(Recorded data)

┌──

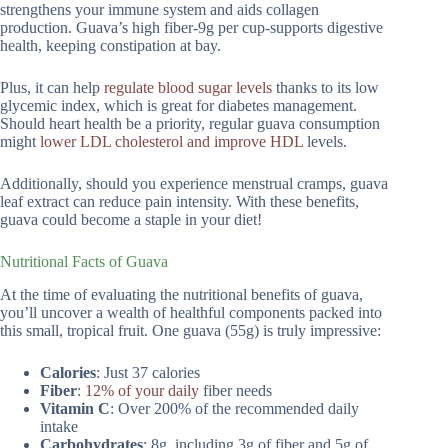
strengthens your immune system and aids collagen
production. Guava’s high fiber-9g per cup-supports digestive
health, keeping constipation at bay.
Plus, it can help
regulate blood sugar levels
thanks to its low
glycemic index, which is great for diabetes management.
Should heart health be a priority, regular guava consumption
might
lower LDL cholesterol and improve HDL
levels.
Additionally, should you experience menstrual cramps, guava
leaf extract can reduce pain intensity. With these benefits,
guava could become a staple in your diet!
Nutritional Facts of Guava
At the time of evaluating the nutritional benefits of guava,
you’ll uncover a wealth of healthful components packed into
this small, tropical fruit. One guava (55g) is truly impressive:
Calories
: Just 37 calories
Fiber
:
12% of your daily
fiber needs
Vitamin C
: Over 200% of the recommended daily
intake
Carbohydrates
: 8g, including 3g of fiber and 5g of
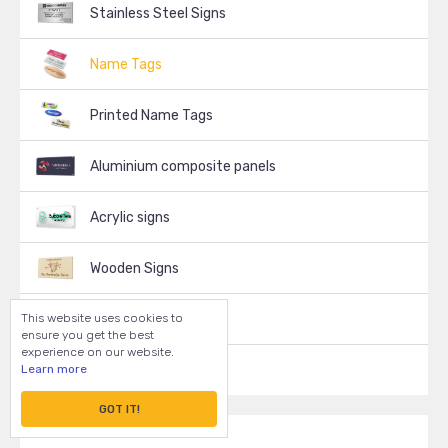
Stainless Steel Signs
Name Tags
Printed Name Tags
Aluminium composite panels
Acrylic signs
Wooden Signs
This website uses cookies to
Decals, Stickers
ensure you get the best
experience on our website.
Learn more
Vinyl Signs
GOT IT!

└──

Exercise:
Give back exactly the lines from the top of the records to the line containing "thanks to its low", both included, and no pictures.

Solution for this task:
strengthens your immune system and aids collagen
production. Guava’s high fiber-9g per cup-supports digestive
health, keeping constipation at bay.
Plus, it can help
regulate blood sugar levels
thanks to its low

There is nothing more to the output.